INVESTIRE SUL PASSATO

Il primo è stato Ötzi, "l’uomo dei ghiacci" vissuto 5.300 anni fa e ritrovato nel 1991. Il suo corpo – perfettamente conservato – è divenuto oggetto di culto sia per la ricerca scientifica sia per i mass media: articoli di giornale, libri, magliette, gadget e persino tatuaggi che ne riproducono la silhouette (anche Brad Pitt ne ha uno) hanno trasformato quell’antico cacciatore dell’Età del rame in un beniamino del pubblico. E grazie alla sua presenza il museo archeologico dell’Alto Adige ha fatto il pieno di visitatori: oltre 3 milioni dal 1998 a oggi, con un incasso annuo di circa un milione e 400mila euro. Non male.

Dopo l’iceman, altre mummie stanno salendo alla ribalta delle cronache per merito del team "Mummy project", che ha presentato i risultati del proprio lavoro al XII Congresso europeo di Chirurgia d’urgenza e del trauma, in corso in questi giorni a Milano. «La nostra équipe si è formata da più di un anno ed è composta da specialisti di settori diversi: antropologi, chimici, egittologi, esperti di datazioni – spiega Sabina Malgora, archeologa e coordinatrice del progetto –. Attraverso l’uso di moderne tecnologie diagnostiche puntiamo a restituire un’identità alle mummie che studiamo». Con metodi di indagine stile Csi si cerca di dare (letteralmente) un volto a questi abitanti del passato, svelandone abitudini alimentari, incombenze lavorative e cause mortali. «E confrontando il loro Dna col nostro – spiega Luca Bernardo, direttore del dipartimento Materno infantile del Fatebenefratelli di Milano, anch’egli coordinatore del progetto – potrebbero esserci risvolti utili nella lotta alle malattie ereditarie».

La prima prova del "Mummy project" è stata l’indagine sulla misteriosa mummia di Asti, custodita al Museo civico archeologico e paleontologico della città piemontese. Le iscrizioni sul sarcofago lasciavano pensare che si trattasse di Ankhpakhered, sacerdote vissuto tra il 945 e il 715 a.C. dedito al culto di Min, divinità legata alla fertilità e alla sessualità.
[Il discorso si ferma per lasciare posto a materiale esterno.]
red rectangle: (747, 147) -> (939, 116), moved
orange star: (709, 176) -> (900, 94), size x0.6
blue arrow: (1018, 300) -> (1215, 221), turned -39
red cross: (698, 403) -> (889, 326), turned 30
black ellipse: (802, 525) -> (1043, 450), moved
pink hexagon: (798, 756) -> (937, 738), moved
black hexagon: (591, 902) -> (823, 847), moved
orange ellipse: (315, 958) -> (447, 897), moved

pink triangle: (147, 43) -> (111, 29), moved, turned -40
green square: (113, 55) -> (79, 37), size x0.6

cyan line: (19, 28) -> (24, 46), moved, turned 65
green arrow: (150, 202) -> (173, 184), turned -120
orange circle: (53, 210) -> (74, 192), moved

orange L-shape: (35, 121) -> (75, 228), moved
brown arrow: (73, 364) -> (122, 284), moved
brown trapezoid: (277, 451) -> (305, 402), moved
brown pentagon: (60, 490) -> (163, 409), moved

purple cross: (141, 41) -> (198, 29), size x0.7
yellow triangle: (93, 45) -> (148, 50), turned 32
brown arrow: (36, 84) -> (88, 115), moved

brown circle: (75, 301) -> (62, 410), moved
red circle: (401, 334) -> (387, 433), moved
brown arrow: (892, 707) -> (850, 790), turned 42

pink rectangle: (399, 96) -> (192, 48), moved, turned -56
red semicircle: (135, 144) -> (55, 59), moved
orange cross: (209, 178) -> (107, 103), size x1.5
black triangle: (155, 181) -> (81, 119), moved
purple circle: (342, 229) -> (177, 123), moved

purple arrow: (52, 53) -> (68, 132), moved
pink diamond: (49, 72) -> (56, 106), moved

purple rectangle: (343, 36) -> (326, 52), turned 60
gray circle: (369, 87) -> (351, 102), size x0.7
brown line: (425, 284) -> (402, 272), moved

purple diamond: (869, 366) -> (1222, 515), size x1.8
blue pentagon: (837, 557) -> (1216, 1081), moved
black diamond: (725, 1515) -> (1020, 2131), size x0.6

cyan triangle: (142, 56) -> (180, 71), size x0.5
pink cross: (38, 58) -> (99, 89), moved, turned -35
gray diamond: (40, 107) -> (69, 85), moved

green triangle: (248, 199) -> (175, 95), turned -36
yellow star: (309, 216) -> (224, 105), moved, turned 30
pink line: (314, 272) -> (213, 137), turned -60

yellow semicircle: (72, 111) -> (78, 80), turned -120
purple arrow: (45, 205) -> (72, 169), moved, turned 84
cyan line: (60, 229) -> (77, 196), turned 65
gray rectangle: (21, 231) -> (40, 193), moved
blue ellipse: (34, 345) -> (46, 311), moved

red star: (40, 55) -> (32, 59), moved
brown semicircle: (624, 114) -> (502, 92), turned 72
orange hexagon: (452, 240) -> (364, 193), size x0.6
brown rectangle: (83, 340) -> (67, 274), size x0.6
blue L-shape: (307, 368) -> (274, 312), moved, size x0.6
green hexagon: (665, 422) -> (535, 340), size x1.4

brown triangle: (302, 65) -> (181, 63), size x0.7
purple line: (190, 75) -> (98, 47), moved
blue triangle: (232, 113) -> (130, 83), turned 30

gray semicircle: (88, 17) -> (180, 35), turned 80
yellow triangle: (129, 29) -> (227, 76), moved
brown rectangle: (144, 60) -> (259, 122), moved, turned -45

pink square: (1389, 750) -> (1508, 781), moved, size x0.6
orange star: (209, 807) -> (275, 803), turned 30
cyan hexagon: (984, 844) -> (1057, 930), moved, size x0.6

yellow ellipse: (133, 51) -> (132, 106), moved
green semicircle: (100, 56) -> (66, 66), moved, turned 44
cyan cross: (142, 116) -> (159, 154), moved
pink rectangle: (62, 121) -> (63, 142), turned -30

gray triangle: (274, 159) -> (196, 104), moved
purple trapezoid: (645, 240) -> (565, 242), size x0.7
Ma dopo i primi rilievi sono sorti molti dubbi intorno all’autenticità di queste indicazioni: «In primo luogo – spiega Malgora – ci siamo trovati di fronte uno scheletro del tutto scomposto, cosa piuttosto strana considerando la cura che gli egizi prestavano alla mummificazione. In più, le spoglie riposavano su una barella costituita da 21 canne e non c’erano amuleti per accompagnare il defunto nell’aldilà». Sarcofago e resti, dunque, raccontavano due storie diverse, così il team ha deciso di affidarsi all’indagine scientifica per scoprire la verità. Una Tac spirale total body a strato sottile e una ricostruzione 3D computerizzata – usata per la prima volta in Italia – ha permesso di stabilire che non si tratta della mummia Ankhpakhered. «Analisi ossee – spiega Bernardo – inducono a pensare che il soggetto abbia svolto un lavoro stressante per gli arti inferiori e ciò non si addice a un sacerdote». Le ipotesi a questo punto si sono moltiplicate: un furto di sarcofago a opera di un futuro nuovo proprietario? Una falsa mummificazione messa in atto da un mercante d’arte? Per rispondere a tali interrogativi bisognerà aspettare l’esito sui reperti ossei con un’innovativa tecnica endoscopica. «In autunno avremo i risultati e contiamo di svelare il mistero – conclude la dottoressa –. Ma il nostro lavoro non termina con Ankhpakhered: ci sono già altre mummie in lista d’attesa». E di sicuro anche per loro non mancheranno i visitatori pronti a fare il biglietto.